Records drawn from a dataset
=== Begin Enclosure ===
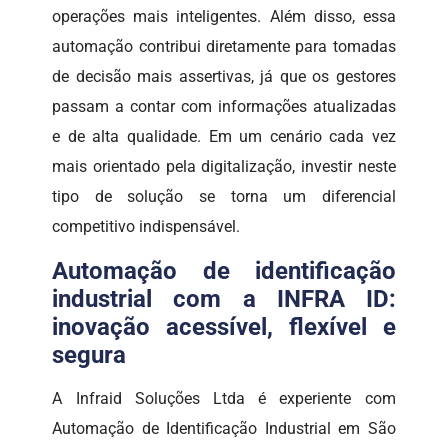
operações mais inteligentes. Além disso, essa
automação contribui diretamente para tomadas
de decisão mais assertivas, já que os gestores
passam a contar com informações atualizadas
e de alta qualidade. Em um cenário cada vez
mais orientado pela digitalização, investir neste
tipo de solução se torna um diferencial
competitivo indispensável.
Automação de identificação
industrial com a INFRA ID:
inovação acessível, flexível e
segura
A Infraid Soluções Ltda é experiente com
Automação de Identificação Industrial em São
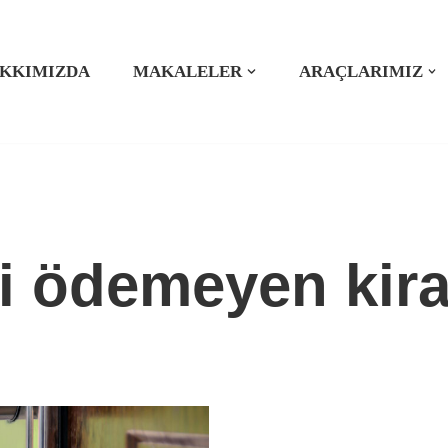
KKIMIZDA
MAKALELER
ARAÇLARIMIZ
i ödemeyen kira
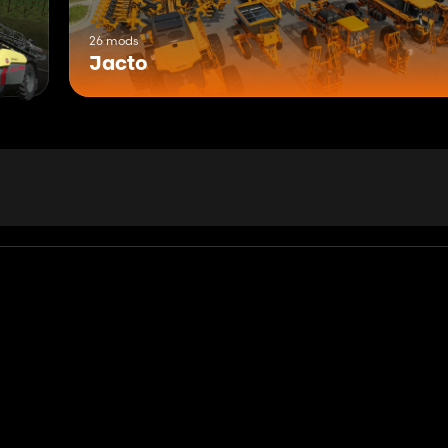
26 mods
Jacto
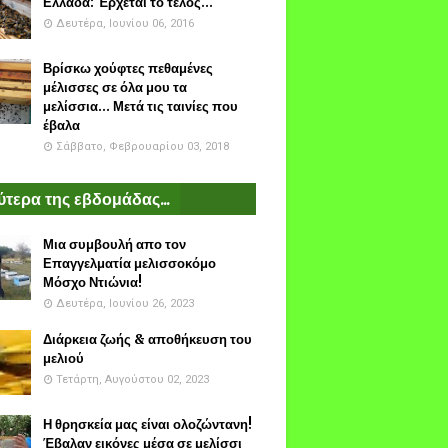
Ελλάδα: Έρχεται το τέλος...
Δευτέρα, Ιουνίου 06, 2016
Βρίσκω χούφτες πεθαμένες
μέλισσες σε όλα μου τα
μελίσσια... Μετά τις ταινίες που
έβαλα
Σάββατο, Φεβρουαρίου 03, 2018
τερα της εβδομάδας...
Μια συμβουλή απο τον
Επαγγελματία μελισσοκόμο
Μόσχο Ντιώνια!
Δευτέρα, Ιουνίου 26, 2023
Διάρκεια ζωής & αποθήκευση του
μελιού
Τετάρτη, Αυγούστου 02, 2023
Η θρησκεία μας είναι ολοζώντανη!
Έβαλαν εικόνες μέσα σε μελίσσι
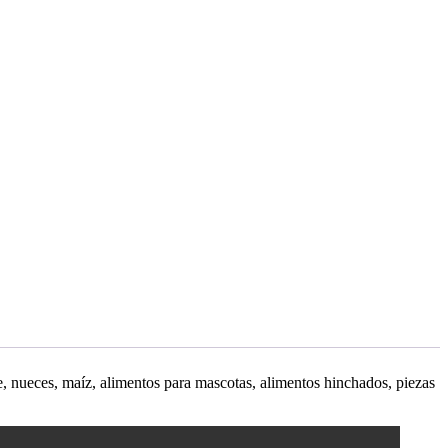
te, nueces, maíz, alimentos para mascotas, alimentos hinchados, piezas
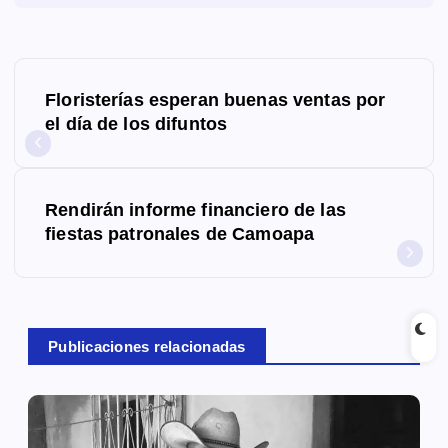
N
Floristerías esperan buenas ventas por
a
el día de los difuntos
v
e
Rendirán informe financiero de las
g
fiestas patronales de Camoapa
a
c
Publicaciones relacionadas
i
ó
n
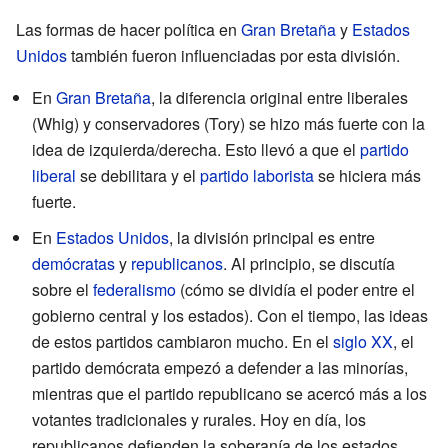
Las formas de hacer política en
Gran Bretaña
y
Estados
Unidos
también fueron influenciadas por esta división.
En
Gran Bretaña
, la diferencia original entre liberales
(Whig) y conservadores (Tory) se hizo más fuerte con la
idea de izquierda/derecha. Esto llevó a que el
partido
liberal
se debilitara y el
partido laborista
se hiciera más
fuerte.
En
Estados Unidos
, la división principal es entre
demócratas
y
republicanos
. Al principio, se discutía
sobre el
federalismo
(cómo se dividía el poder entre el
gobierno central y los estados). Con el tiempo, las ideas
de estos partidos cambiaron mucho. En el
siglo XX
, el
partido demócrata empezó a defender a las minorías,
mientras que el partido republicano se acercó más a los
votantes tradicionales y rurales. Hoy en día, los
republicanos defienden la soberanía de los estados,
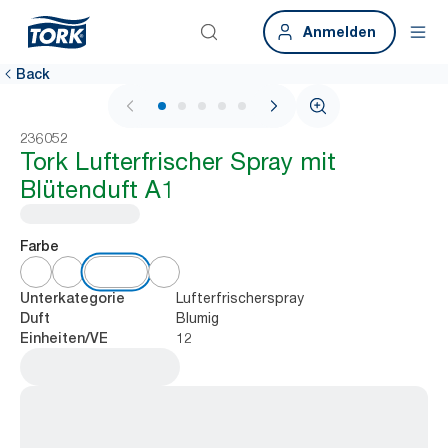
Anmelden
Back
1 / 6
236052
Tork Lufterfrischer Spray mit
Blütenduft A1
Farbe
Lufterfrischerspray
Unterkategorie
Blumig
Duft
12
Einheiten/VE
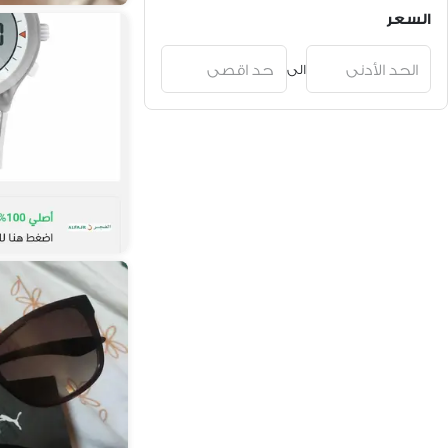
السعر
الى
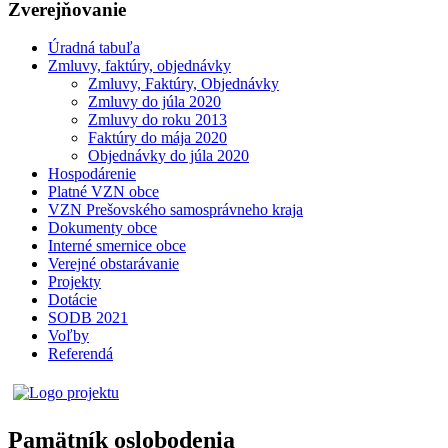
Zverejňovanie
Úradná tabuľa
Zmluvy, faktúry, objednávky
Zmluvy, Faktúry, Objednávky
Zmluvy do júla 2020
Zmluvy do roku 2013
Faktúry do mája 2020
Objednávky do júla 2020
Hospodárenie
Platné VZN obce
VZN Prešovského samosprávneho kraja
Dokumenty obce
Interné smernice obce
Verejné obstarávanie
Projekty
Dotácie
SODB 2021
Voľby
Referendá
Pamätník oslobodenia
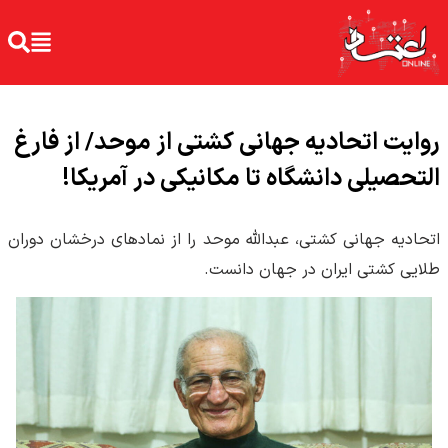
روایت اتحادیه جهانی کشتی از موحد/ از فارغ
التحصیلی دانشگاه تا مکانیکی در آمریکا!
اتحادیه جهانی کشتی، عبدالله موحد را از نمادهای درخشان دوران
طلایی کشتی ایران در جهان دانست.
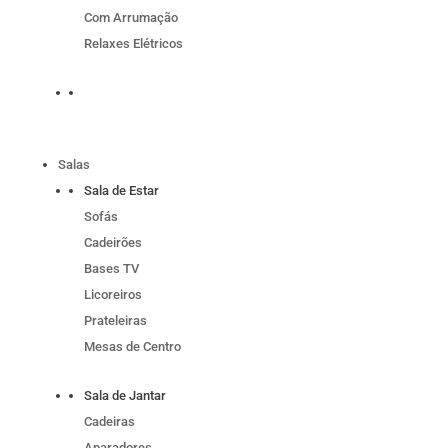
Com Arrumação
Relaxes Elétricos
Salas
Sala de Estar
Sofás
Cadeirões
Bases TV
Licoreiros
Prateleiras
Mesas de Centro
Sala de Jantar
Cadeiras
Aparadores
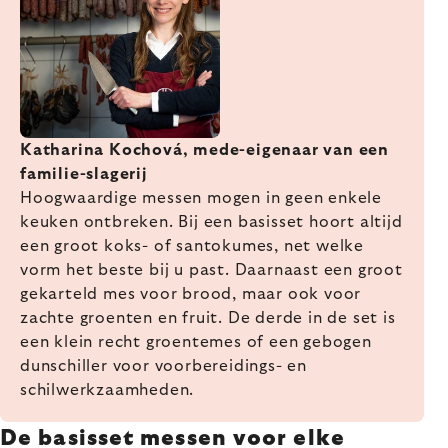
Katharina Kochová, mede-eigenaar van een
familie-slagerij
Hoogwaardige messen mogen in geen enkele
keuken ontbreken. Bij een basisset hoort altijd
een groot koks- of santokumes, net welke
vorm het beste bij u past. Daarnaast een groot
gekarteld mes voor brood, maar ook voor
zachte groenten en fruit. De derde in de set is
een klein recht groentemes of een gebogen
dunschiller voor voorbereidings- en
schilwerkzaamheden.
De basisset messen voor elke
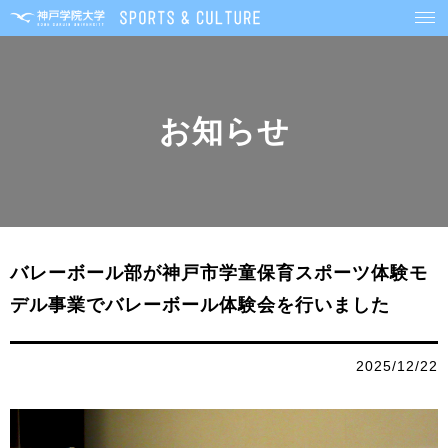
お知らせ
バレーボール部が神戸市学童保育スポーツ体験モ
デル事業でバレーボール体験会を行いました
2025/12/22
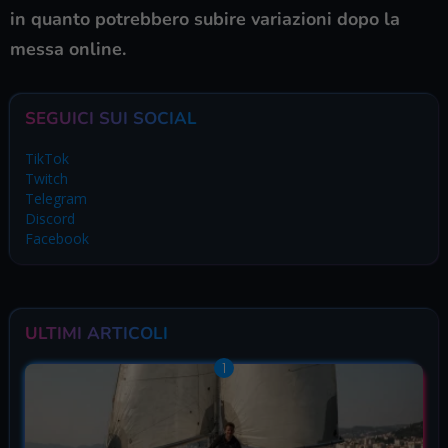
in quanto potrebbero subire variazioni dopo la
messa online.
SEGUICI SUI SOCIAL
TikTok
Twitch
Telegram
Discord
Facebook
ULTIMI ARTICOLI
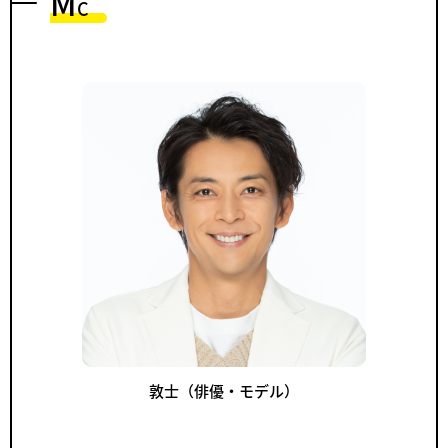
M
C
敦士（俳優・モデル）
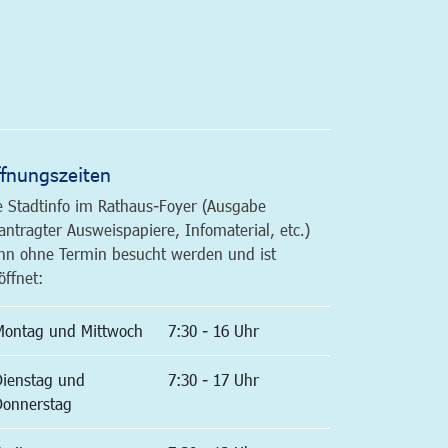
altfläche
fnungszeiten
e Stadtinfo im Rathaus-Foyer (Ausgabe
antragter Ausweispapiere, Infomaterial, etc.)
nn ohne Termin besucht werden und ist
öffnet:
Montag und Mittwoch
7:30 - 16 Uhr
Dienstag und
7:30 - 17 Uhr
Donnerstag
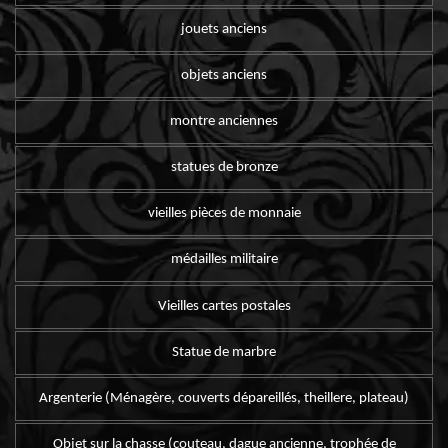
jouets anciens
objets anciens
montre anciennes
statues de bronze
vieilles pièces de monnaie
médailles militaire
Vieilles cartes postales
Statue de marbre
Argenterie (Ménagère, couverts dépareillés, theillere, plateau)
Objet sur la chasse (couteau, dague ancienne, trophée de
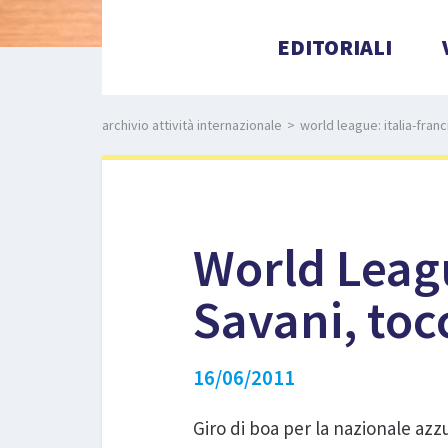
EDITORIALI
archivio attività internazionale
>
world league: italia-fran
World Leagu
Savani, toc
16/06/2011
Giro di boa per la nazionale az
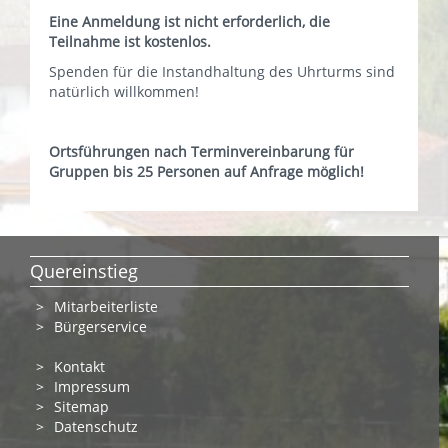
Eine Anmeldung ist nicht erforderlich, die
Teilnahme ist kostenlos.
Spenden für die Instandhaltung des Uhrturms sind
natürlich willkommen!
Ortsführungen nach Terminvereinbarung für
Gruppen bis 25 Personen auf Anfrage möglich!
Quereinstieg
Mitarbeiterliste
Bürgerservice
Kontakt
Impressum
Sitemap
Datenschutz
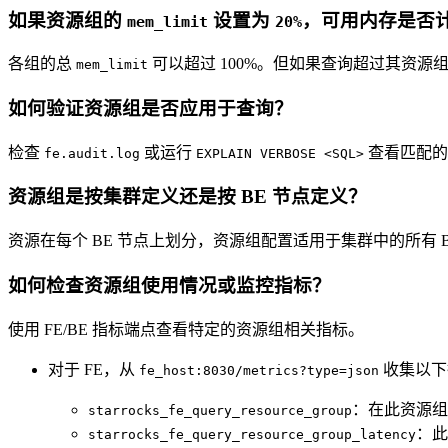
如果资源组的
设置为
，可用内存是否
mem_limit
20%
各组的总
可以超过 100%。但如果查询超过其资源
mem_limit
如何验证资源组是否应用于查询？
检查
或运行
查看匹配的
fe.audit.log
EXPLAIN VERBOSE <SQL>
资源组是按集群定义还是按 BE 节点定义？
资源在每个 BE 节点上划分，资源组配置适用于集群中的所有 B
如何检查资源组使用情况或监控指标？
使用 FE/BE 指标端点查看特定的资源组相关指标。
对于 FE，从
收集以下
fe_host:8030/metrics?type=json
：在此资源组
starrocks_fe_query_resource_group
：
starrocks_fe_query_resource_group_latency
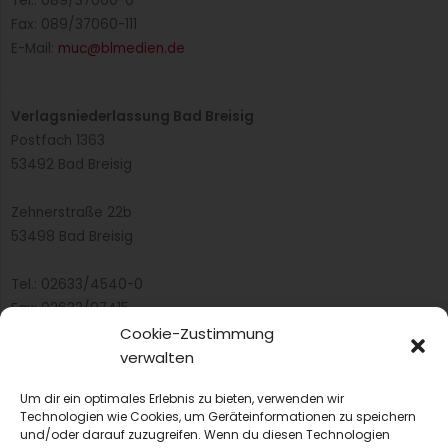
Tel.: 089/37060-0
Fax: 089/37060-111
E-Mail:
muc@blmedien.de
Verlagsniederlassung Bad Breisig
Postfach 1363
53492 Bad Breisig
Zehnerstraße 22b
53498 Bad Breisig
Tel.: 02633/4540-0
Fax: 02633/97415
E-Mail:
infobb@blmedien.de
Cookie-Zustimmung
verwalten
Um dir ein optimales Erlebnis zu bieten, verwenden wir
Technologien wie Cookies, um Geräteinformationen zu speichern
und/oder darauf zuzugreifen. Wenn du diesen Technologien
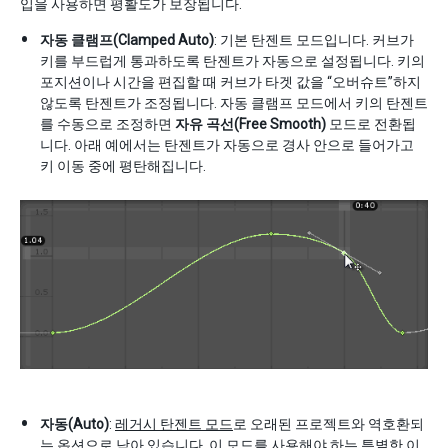
입을 사용하면 평활도가 보장됩니다.
자동 클램프(Clamped Auto)
: 기본 탄젠트 모드입니다. 커브가
키를 부드럽게 통과하도록 탄젠트가 자동으로 설정됩니다. 키의
포지션이나 시간을 편집할 때 커브가 타겟 값을 “오버슈트”하지
않도록 탄젠트가 조정됩니다. 자동 클램프 모드에서 키의 탄젠트
를 수동으로 조정하면
자유 곡선(Free Smooth)
모드로 전환됩
니다. 아래 예에서는 탄젠트가 자동으로 경사 안으로 들어가고
키 이동 중에 평탄해집니다.
자동(Auto)
:
레거시 탄젠트 모드
로 오래된 프로젝트와 역호환되
는 옵션으로 남아 있습니다. 이 모드를 사용해야 하는 특별한 이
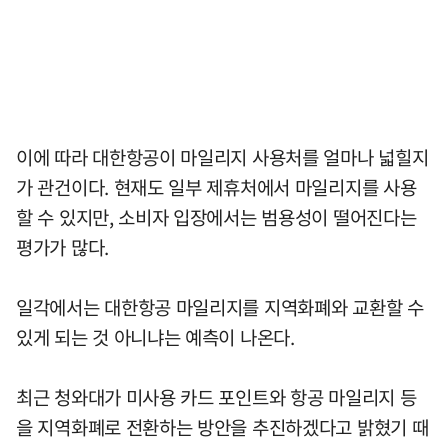
이에 따라 대한항공이 마일리지 사용처를 얼마나 넓힐지
가 관건이다. 현재도 일부 제휴처에서 마일리지를 사용
할 수 있지만, 소비자 입장에서는 범용성이 떨어진다는
평가가 많다.
일각에서는 대한항공 마일리지를 지역화폐와 교환할 수
있게 되는 것 아니냐는 예측이 나온다.
최근 청와대가 미사용 카드 포인트와 항공 마일리지 등
을 지역화폐로 전환하는 방안을 추진하겠다고 밝혔기 때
=== End Enclosure ===
Please copy out the entries above exactly as they appear, but skip their images.

*ANSWER BOX*:
operações mais inteligentes. Além disso, essa
automação contribui diretamente para tomadas
de decisão mais assertivas, já que os gestores
passam a contar com informações atualizadas
e de alta qualidade. Em um cenário cada vez
mais orientado pela digitalização, investir neste
tipo de solução se torna um diferencial
competitivo indispensável.
Automação de identificação
industrial com a INFRA ID:
inovação acessível, flexível e
segura
A Infraid Soluções Ltda é experiente com
Automação de Identificação Industrial em São
KKIMIZDA
MAKALELER
ARAÇLARIMIZ
i ödemeyen kira
26 mods
Jacto
Ελλάδα: Έρχεται το τέλος...
Δευτέρα, Ιουνίου 06, 2016
Βρίσκω χούφτες πεθαμένες
μέλισσες σε όλα μου τα
μελίσσια... Μετά τις ταινίες που
έβαλα
Σάββατο, Φεβρουαρίου 03, 2018
τερα της εβδομάδας...
Μια συμβουλή απο τον
Επαγγελματία μελισσοκόμο
Μόσχο Ντιώνια!
Δευτέρα, Ιουνίου 26, 2023
Διάρκεια ζωής & αποθήκευση του
μελιού
Τετάρτη, Αυγούστου 02, 2023
Η θρησκεία μας είναι ολοζώντανη!
Έβαλαν εικόνες μέσα σε μελίσσι
te, nueces, maíz, alimentos para mascotas, alimentos hinchados, piezas
N
Floristerías esperan buenas ventas por
a
el día de los difuntos
v
e
Rendirán informe financiero de las
g
fiestas patronales de Camoapa
a
c
Publicaciones relacionadas
i
ó
n
Las formas de hacer política en
Gran Bretaña
y
Estados
Unidos
también fueron influenciadas por esta división.
En
Gran Bretaña
, la diferencia original entre liberales
(Whig) y conservadores (Tory) se hizo más fuerte con la
idea de izquierda/derecha. Esto llevó a que el
partido
liberal
se debilitara y el
partido laborista
se hiciera más
fuerte.
En
Estados Unidos
, la división principal es entre
demócratas
y
republicanos
. Al principio, se discutía
sobre el
federalismo
(cómo se dividía el poder entre el
gobierno central y los estados). Con el tiempo, las ideas
de estos partidos cambiaron mucho. En el
siglo XX
, el
partido demócrata empezó a defender a las minorías,
mientras que el partido republicano se acercó más a los
votantes tradicionales y rurales. Hoy en día, los
republicanos defienden la soberanía de los estados,
Anmelden
Back
1 / 6
236052
Tork Lufterfrischer Spray mit
Blütenduft A1
Farbe
Lufterfrischerspray
Unterkategorie
Blumig
Duft
12
Einheiten/VE
السعر
الى
Zverejňovanie
Úradná tabuľa
Zmluvy, faktúry, objednávky
Zmluvy, Faktúry, Objednávky
Zmluvy do júla 2020
Zmluvy do roku 2013
Faktúry do mája 2020
Objednávky do júla 2020
Hospodárenie
Platné VZN obce
VZN Prešovského samosprávneho kraja
Dokumenty obce
Interné smernice obce
Verejné obstarávanie
Projekty
Dotácie
SODB 2021
Voľby
Referendá
Pamätník oslobodenia
روایت اتحادیه جهانی کشتی از موحد/ از فارغ
التحصیلی دانشگاه تا مکانیکی در آمریکا!
اتحادیه جهانی کشتی، عبدالله موحد را از نمادهای درخشان دوران
طلایی کشتی ایران در جهان دانست.
Com Arrumação
Relaxes Elétricos
Salas
Sala de Estar
Sofás
Cadeirões
Bases TV
Licoreiros
Prateleiras
Mesas de Centro
Sala de Jantar
Cadeiras
Aparadores
Katharina Kochová, mede-eigenaar van een
familie-slagerij
Hoogwaardige messen mogen in geen enkele
keuken ontbreken. Bij een basisset hoort altijd
een groot koks- of santokumes, net welke
vorm het beste bij u past. Daarnaast een groot
gekarteld mes voor brood, maar ook voor
zachte groenten en fruit. De derde in de set is
een klein recht groentemes of een gebogen
dunschiller voor voorbereidings- en
schilwerkzaamheden.
De basisset messen voor elke
お知らせ
バレーボール部が神戸市学童保育スポーツ体験モ
デル事業でバレーボール体験会を行いました
2025/12/22
in quanto potrebbero subire variazioni dopo la
messa online.
SEGUICI SUI SOCIAL
TikTok
Twitch
Telegram
Discord
Facebook
ULTIMI ARTICOLI
M
C
敦士（俳優・モデル）
altfläche
fnungszeiten
e Stadtinfo im Rathaus-Foyer (Ausgabe
antragter Ausweispapiere, Infomaterial, etc.)
nn ohne Termin besucht werden und ist
öffnet:
Montag und Mittwoch
7:30 - 16 Uhr
Dienstag und
7:30 - 17 Uhr
Donnerstag
jouets anciens
objets anciens
montre anciennes
statues de bronze
vieilles pièces de monnaie
médailles militaire
Vieilles cartes postales
Statue de marbre
Argenterie (Ménagère, couverts dépareillés, theillere, plateau)
Objet sur la chasse (couteau, dague ancienne, trophée de
EDITORIALI
archivio attività internazionale
>
world league: italia-fran
World Leagu
Savani, toc
16/06/2011
Giro di boa per la nazionale az
Eine Anmeldung ist nicht erforderlich, die
Teilnahme ist kostenlos.
Spenden für die Instandhaltung des Uhrturms sind
natürlich willkommen!
Ortsführungen nach Terminvereinbarung für
Gruppen bis 25 Personen auf Anfrage möglich!
Quereinstieg
Mitarbeiterliste
Bürgerservice
Kontakt
Impressum
Sitemap
Datenschutz
如果资源组的
设置为
，可用内存是否
mem_limit
20%
各组的总
可以超过 100%。但如果查询超过其资源
mem_limit
如何验证资源组是否应用于查询？
检查
或运行
查看匹配的
fe.audit.log
EXPLAIN VERBOSE <SQL>
资源组是按集群定义还是按 BE 节点定义？
资源在每个 BE 节点上划分，资源组配置适用于集群中的所有 B
如何检查资源组使用情况或监控指标？
使用 FE/BE 指标端点查看特定的资源组相关指标。
对于 FE，从
收集以下
fe_host:8030/metrics?type=json
：在此资源组
starrocks_fe_query_resource_group
：
starrocks_fe_query_resource_group_latency
Tel.: 089/37060-0
Fax: 089/37060-111
E-Mail:
muc@blmedien.de
Verlagsniederlassung Bad Breisig
Postfach 1363
53492 Bad Breisig
Zehnerstraße 22b
53498 Bad Breisig
Tel.: 02633/4540-0
Fax: 02633/97415
E-Mail:
infobb@blmedien.de
Cookie-Zustimmung
verwalten
Um dir ein optimales Erlebnis zu bieten, verwenden wir
Technologien wie Cookies, um Geräteinformationen zu speichern
und/oder darauf zuzugreifen. Wenn du diesen Technologien
입을 사용하면 평활도가 보장됩니다.
자동 클램프(Clamped Auto)
: 기본 탄젠트 모드입니다. 커브가
키를 부드럽게 통과하도록 탄젠트가 자동으로 설정됩니다. 키의
포지션이나 시간을 편집할 때 커브가 타겟 값을 “오버슈트”하지
않도록 탄젠트가 조정됩니다. 자동 클램프 모드에서 키의 탄젠트
를 수동으로 조정하면
자유 곡선(Free Smooth)
모드로 전환됩
니다. 아래 예에서는 탄젠트가 자동으로 경사 안으로 들어가고
키 이동 중에 평탄해집니다.
자동(Auto)
:
레거시 탄젠트 모드
로 오래된 프로젝트와 역호환되
는 옵션으로 남아 있습니다. 이 모드를 사용해야 하는 특별한 이
이에 따라 대한항공이 마일리지 사용처를 얼마나 넓힐지
가 관건이다. 현재도 일부 제휴처에서 마일리지를 사용
할 수 있지만, 소비자 입장에서는 범용성이 떨어진다는
평가가 많다.
일각에서는 대한항공 마일리지를 지역화폐와 교환할 수
있게 되는 것 아니냐는 예측이 나온다.
최근 청와대가 미사용 카드 포인트와 항공 마일리지 등
을 지역화폐로 전환하는 방안을 추진하겠다고 밝혔기 때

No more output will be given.